While most employees will engage with their employer in a strictly professional manner, companies can hold regular social media training. That helps everyone stay current on social trends and updates, and empowers employees to feel more comfortable sharing company successes and news.
Social media has torn up traditional company hierarchies, and everyone from interns to CEOs has the potential to be a positive company spokesperson.
Every employee is different; some are more comfortable sharing regular professional updates on their social profiles than others. For employee social programs to work, they must be voluntary. If employees feel forced into social sharing on behalf of the brand, resentment will brew.
Additionally, forced employee social content will feel forced to the audience and evoke the exact opposite sentiment you are trying to achieve. Unless it is specifically written in the job requirements to post about the company, brands should take a gentle approach to employee social evangelism.
Creating a social army from within is entirely possible, but it’s not something that happens overnight. Brands have to take the initiative to arm their employees with the right training and resources to feel comfortable enough to promote the brand in the first place.
Brands that support and encourage their employees on a daily basis will see higher participation and enthusiasm.

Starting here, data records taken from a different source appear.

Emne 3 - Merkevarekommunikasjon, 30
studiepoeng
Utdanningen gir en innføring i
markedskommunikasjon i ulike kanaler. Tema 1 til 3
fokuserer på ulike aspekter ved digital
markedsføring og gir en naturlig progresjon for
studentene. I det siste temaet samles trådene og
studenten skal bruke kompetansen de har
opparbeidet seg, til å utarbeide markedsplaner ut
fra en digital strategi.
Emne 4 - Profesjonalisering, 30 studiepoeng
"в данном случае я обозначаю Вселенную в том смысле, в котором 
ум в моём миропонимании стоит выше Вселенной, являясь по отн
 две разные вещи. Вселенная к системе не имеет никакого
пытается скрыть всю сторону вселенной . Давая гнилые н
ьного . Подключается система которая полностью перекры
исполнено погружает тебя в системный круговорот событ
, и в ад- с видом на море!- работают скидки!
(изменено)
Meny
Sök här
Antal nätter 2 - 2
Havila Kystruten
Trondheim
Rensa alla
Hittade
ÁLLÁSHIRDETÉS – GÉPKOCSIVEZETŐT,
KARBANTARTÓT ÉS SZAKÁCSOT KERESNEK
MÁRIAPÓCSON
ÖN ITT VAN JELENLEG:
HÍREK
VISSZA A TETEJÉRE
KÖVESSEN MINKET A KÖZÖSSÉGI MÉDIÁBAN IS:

Employee advocacy can provide a lot of benefits but it must be planned and executed properly just like any other marketing initiative for it to be successful.
Advocates can be a crucial driving force behind more successful social media campaigns, great customer care, and growing engaged and active audiences. Encouraging employees to get involved with a brand takes more than just promoting the products and offering basic incentives.
It’s vital to build a community that genuinely believes in what the brand stands for in order to foster the community spirit needed for an effective employee advocacy program that does not come across as inauthentic or insincere.
Just a few loyal and effective evangelists can benefit your brand in a way that snowballs – once they start creating their own content to share stories and information about your brand, a community of creators can start to form, each adding their own personality and individuality to your social media presence.